**Try it:**
For each line below that holds "лютого", return the line as it stands.

<<<<

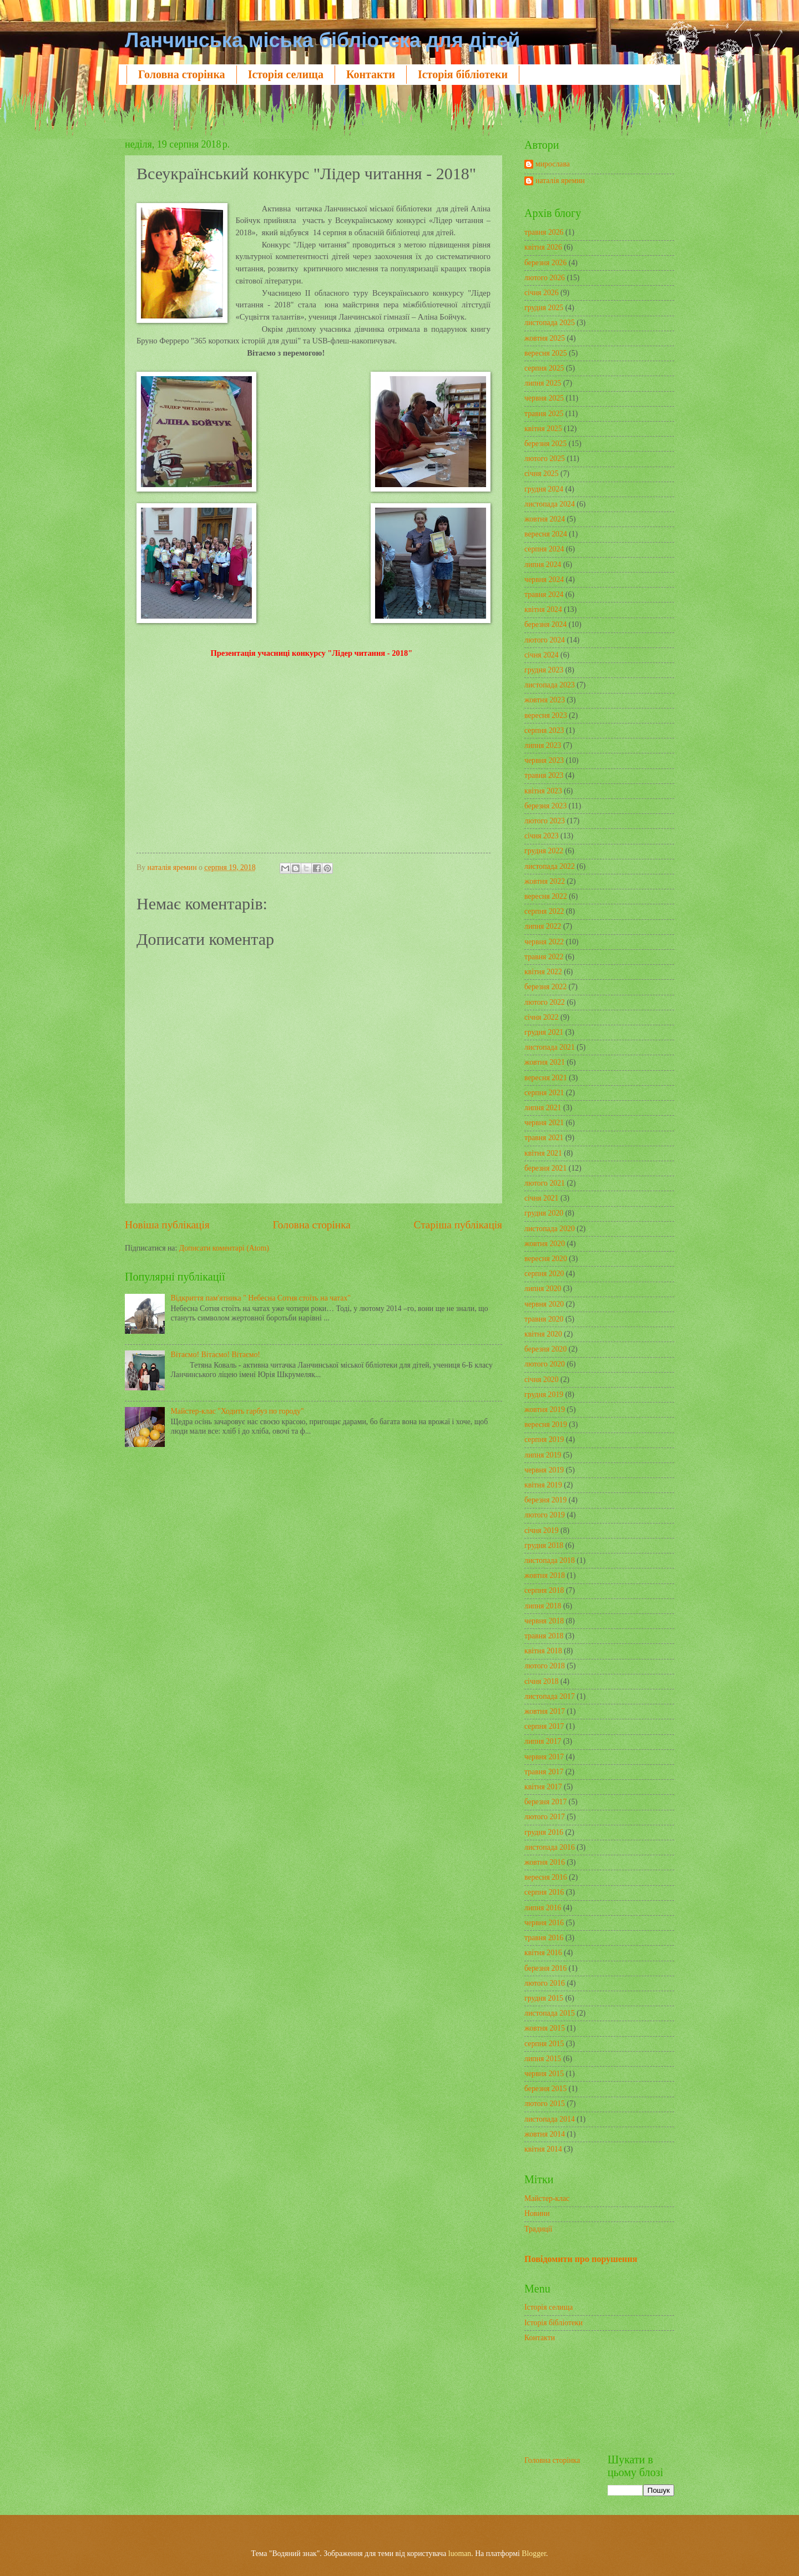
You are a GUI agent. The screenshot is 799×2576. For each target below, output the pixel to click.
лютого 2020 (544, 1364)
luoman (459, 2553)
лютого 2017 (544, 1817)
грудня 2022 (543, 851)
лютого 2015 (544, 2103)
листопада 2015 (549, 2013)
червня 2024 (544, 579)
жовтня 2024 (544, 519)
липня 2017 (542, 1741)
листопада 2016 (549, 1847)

>>>>

**The completed task:**
лютого 2020 (544, 1364)
лютого 2017 (544, 1817)
лютого 2015 (544, 2103)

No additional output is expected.